**Given information**
=== Begin Enclosure ===
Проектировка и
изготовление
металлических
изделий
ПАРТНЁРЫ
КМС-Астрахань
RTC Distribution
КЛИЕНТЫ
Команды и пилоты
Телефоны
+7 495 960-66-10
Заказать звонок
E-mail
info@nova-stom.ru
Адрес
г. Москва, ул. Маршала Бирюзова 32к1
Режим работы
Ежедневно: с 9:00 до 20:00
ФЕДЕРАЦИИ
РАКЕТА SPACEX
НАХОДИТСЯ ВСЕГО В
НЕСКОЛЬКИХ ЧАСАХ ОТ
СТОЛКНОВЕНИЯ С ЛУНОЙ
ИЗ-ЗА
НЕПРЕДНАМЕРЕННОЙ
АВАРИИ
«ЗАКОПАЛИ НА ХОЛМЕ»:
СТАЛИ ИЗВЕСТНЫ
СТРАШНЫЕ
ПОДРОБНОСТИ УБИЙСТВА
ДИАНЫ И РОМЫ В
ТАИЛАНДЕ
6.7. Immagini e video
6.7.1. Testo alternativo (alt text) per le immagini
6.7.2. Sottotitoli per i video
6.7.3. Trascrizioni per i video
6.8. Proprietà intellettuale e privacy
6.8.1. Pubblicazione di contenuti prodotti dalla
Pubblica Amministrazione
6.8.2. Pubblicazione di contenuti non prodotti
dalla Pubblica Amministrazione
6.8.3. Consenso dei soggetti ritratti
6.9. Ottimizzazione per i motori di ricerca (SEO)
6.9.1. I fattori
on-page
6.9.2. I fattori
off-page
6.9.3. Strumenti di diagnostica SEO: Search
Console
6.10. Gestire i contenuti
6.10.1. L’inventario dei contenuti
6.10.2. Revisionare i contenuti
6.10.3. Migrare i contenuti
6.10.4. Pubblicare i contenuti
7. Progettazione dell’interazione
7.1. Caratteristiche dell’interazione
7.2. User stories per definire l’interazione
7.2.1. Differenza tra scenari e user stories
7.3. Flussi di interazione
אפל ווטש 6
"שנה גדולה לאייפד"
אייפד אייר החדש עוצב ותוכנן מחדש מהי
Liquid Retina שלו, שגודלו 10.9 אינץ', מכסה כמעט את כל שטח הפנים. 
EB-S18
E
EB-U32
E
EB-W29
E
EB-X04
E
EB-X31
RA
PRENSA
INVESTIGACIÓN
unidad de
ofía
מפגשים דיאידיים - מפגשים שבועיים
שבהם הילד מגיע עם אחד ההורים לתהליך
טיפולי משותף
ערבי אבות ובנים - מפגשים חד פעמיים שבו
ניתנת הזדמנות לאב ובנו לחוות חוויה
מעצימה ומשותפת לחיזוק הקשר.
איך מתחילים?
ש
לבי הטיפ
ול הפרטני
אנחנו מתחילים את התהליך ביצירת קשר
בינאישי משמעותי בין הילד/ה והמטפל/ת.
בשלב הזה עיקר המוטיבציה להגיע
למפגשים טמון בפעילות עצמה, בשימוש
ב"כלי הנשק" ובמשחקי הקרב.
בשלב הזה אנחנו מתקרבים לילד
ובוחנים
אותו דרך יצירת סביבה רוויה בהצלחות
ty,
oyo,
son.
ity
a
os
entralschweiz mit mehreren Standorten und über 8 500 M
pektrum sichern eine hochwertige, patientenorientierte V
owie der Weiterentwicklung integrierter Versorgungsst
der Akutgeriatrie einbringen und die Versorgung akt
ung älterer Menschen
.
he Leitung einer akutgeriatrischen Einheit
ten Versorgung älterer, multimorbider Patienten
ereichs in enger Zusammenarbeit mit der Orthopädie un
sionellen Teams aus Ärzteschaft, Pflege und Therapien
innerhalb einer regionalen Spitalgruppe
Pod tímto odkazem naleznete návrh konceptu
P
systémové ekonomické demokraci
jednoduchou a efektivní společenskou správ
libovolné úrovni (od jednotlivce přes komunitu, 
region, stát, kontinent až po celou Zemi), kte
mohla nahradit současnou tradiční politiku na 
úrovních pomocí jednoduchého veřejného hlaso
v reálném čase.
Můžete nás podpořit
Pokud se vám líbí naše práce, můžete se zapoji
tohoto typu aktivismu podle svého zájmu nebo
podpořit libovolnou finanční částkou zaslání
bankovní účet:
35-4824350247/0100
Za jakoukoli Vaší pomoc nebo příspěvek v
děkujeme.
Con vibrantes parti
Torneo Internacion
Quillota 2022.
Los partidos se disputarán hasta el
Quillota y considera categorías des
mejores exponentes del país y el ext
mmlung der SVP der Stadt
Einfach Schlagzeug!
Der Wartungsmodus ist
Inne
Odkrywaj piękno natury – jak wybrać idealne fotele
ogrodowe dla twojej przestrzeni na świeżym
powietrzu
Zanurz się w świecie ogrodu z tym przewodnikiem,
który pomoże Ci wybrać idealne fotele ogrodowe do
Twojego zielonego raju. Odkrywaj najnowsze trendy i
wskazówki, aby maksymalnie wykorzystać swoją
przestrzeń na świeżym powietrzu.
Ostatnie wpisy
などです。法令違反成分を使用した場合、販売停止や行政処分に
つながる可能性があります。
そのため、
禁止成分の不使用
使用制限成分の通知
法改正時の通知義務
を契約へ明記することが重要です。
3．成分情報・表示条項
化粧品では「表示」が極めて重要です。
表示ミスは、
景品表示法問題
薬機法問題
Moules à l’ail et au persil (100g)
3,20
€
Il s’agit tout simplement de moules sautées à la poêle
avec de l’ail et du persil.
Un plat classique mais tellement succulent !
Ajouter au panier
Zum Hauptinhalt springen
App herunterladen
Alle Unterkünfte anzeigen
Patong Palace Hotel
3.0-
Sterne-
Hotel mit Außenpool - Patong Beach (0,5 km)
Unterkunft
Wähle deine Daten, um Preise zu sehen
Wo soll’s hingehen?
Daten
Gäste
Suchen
=== End Enclosure ===
Nothing should be left out. Reproduce all the entries precisely.

Проектировка и
изготовление
металлических
изделий
ПАРТНЁРЫ
КМС-Астрахань
RTC Distribution
КЛИЕНТЫ
Команды и пилоты
Телефоны
+7 495 960-66-10
Заказать звонок
E-mail
info@nova-stom.ru
Адрес
г. Москва, ул. Маршала Бирюзова 32к1
Режим работы
Ежедневно: с 9:00 до 20:00
ФЕДЕРАЦИИ
РАКЕТА SPACEX
НАХОДИТСЯ ВСЕГО В
НЕСКОЛЬКИХ ЧАСАХ ОТ
СТОЛКНОВЕНИЯ С ЛУНОЙ
ИЗ-ЗА
НЕПРЕДНАМЕРЕННОЙ
АВАРИИ
«ЗАКОПАЛИ НА ХОЛМЕ»:
СТАЛИ ИЗВЕСТНЫ
СТРАШНЫЕ
ПОДРОБНОСТИ УБИЙСТВА
ДИАНЫ И РОМЫ В
ТАИЛАНДЕ
6.7. Immagini e video
6.7.1. Testo alternativo (alt text) per le immagini
6.7.2. Sottotitoli per i video
6.7.3. Trascrizioni per i video
6.8. Proprietà intellettuale e privacy
6.8.1. Pubblicazione di contenuti prodotti dalla
Pubblica Amministrazione
6.8.2. Pubblicazione di contenuti non prodotti
dalla Pubblica Amministrazione
6.8.3. Consenso dei soggetti ritratti
6.9. Ottimizzazione per i motori di ricerca (SEO)
6.9.1. I fattori
on-page
6.9.2. I fattori
off-page
6.9.3. Strumenti di diagnostica SEO: Search
Console
6.10. Gestire i contenuti
6.10.1. L’inventario dei contenuti
6.10.2. Revisionare i contenuti
6.10.3. Migrare i contenuti
6.10.4. Pubblicare i contenuti
7. Progettazione dell’interazione
7.1. Caratteristiche dell’interazione
7.2. User stories per definire l’interazione
7.2.1. Differenza tra scenari e user stories
7.3. Flussi di interazione
אפל ווטש 6
"שנה גדולה לאייפד"
אייפד אייר החדש עוצב ותוכנן מחדש מהי
Liquid Retina שלו, שגודלו 10.9 אינץ', מכסה כמעט את כל שטח הפנים. 
EB-S18
E
EB-U32
E
EB-W29
E
EB-X04
E
EB-X31
RA
PRENSA
INVESTIGACIÓN
unidad de
ofía
מפגשים דיאידיים - מפגשים שבועיים
שבהם הילד מגיע עם אחד ההורים לתהליך
טיפולי משותף
ערבי אבות ובנים - מפגשים חד פעמיים שבו
ניתנת הזדמנות לאב ובנו לחוות חוויה
מעצימה ומשותפת לחיזוק הקשר.
איך מתחילים?
ש
לבי הטיפ
ול הפרטני
אנחנו מתחילים את התהליך ביצירת קשר
בינאישי משמעותי בין הילד/ה והמטפל/ת.
בשלב הזה עיקר המוטיבציה להגיע
למפגשים טמון בפעילות עצמה, בשימוש
ב"כלי הנשק" ובמשחקי הקרב.
בשלב הזה אנחנו מתקרבים לילד
ובוחנים
אותו דרך יצירת סביבה רוויה בהצלחות
ty,
oyo,
son.
ity
a
os
entralschweiz mit mehreren Standorten und über 8 500 M
pektrum sichern eine hochwertige, patientenorientierte V
owie der Weiterentwicklung integrierter Versorgungsst
der Akutgeriatrie einbringen und die Versorgung akt
ung älterer Menschen
.
he Leitung einer akutgeriatrischen Einheit
ten Versorgung älterer, multimorbider Patienten
ereichs in enger Zusammenarbeit mit der Orthopädie un
sionellen Teams aus Ärzteschaft, Pflege und Therapien
innerhalb einer regionalen Spitalgruppe
Pod tímto odkazem naleznete návrh konceptu
P
systémové ekonomické demokraci
jednoduchou a efektivní společenskou správ
libovolné úrovni (od jednotlivce přes komunitu, 
region, stát, kontinent až po celou Zemi), kte
mohla nahradit současnou tradiční politiku na 
úrovních pomocí jednoduchého veřejného hlaso
v reálném čase.
Můžete nás podpořit
Pokud se vám líbí naše práce, můžete se zapoji
tohoto typu aktivismu podle svého zájmu nebo
podpořit libovolnou finanční částkou zaslání
bankovní účet:
35-4824350247/0100
Za jakoukoli Vaší pomoc nebo příspěvek v
děkujeme.
Con vibrantes parti
Torneo Internacion
Quillota 2022.
Los partidos se disputarán hasta el
Quillota y considera categorías des
mejores exponentes del país y el ext
mmlung der SVP der Stadt
Einfach Schlagzeug!
Der Wartungsmodus ist
Inne
Odkrywaj piękno natury – jak wybrać idealne fotele
ogrodowe dla twojej przestrzeni na świeżym
powietrzu
Zanurz się w świecie ogrodu z tym przewodnikiem,
który pomoże Ci wybrać idealne fotele ogrodowe do
Twojego zielonego raju. Odkrywaj najnowsze trendy i
wskazówki, aby maksymalnie wykorzystać swoją
przestrzeń na świeżym powietrzu.
Ostatnie wpisy
などです。法令違反成分を使用した場合、販売停止や行政処分に
つながる可能性があります。
そのため、
禁止成分の不使用
使用制限成分の通知
法改正時の通知義務
を契約へ明記することが重要です。
3．成分情報・表示条項
化粧品では「表示」が極めて重要です。
表示ミスは、
景品表示法問題
薬機法問題
Moules à l’ail et au persil (100g)
3,20
€
Il s’agit tout simplement de moules sautées à la poêle
avec de l’ail et du persil.
Un plat classique mais tellement succulent !
Ajouter au panier
Zum Hauptinhalt springen
App herunterladen
Alle Unterkünfte anzeigen
Patong Palace Hotel
3.0-
Sterne-
Hotel mit Außenpool - Patong Beach (0,5 km)
Unterkunft
Wähle deine Daten, um Preise zu sehen
Wo soll’s hingehen?
Daten
Gäste
Suchen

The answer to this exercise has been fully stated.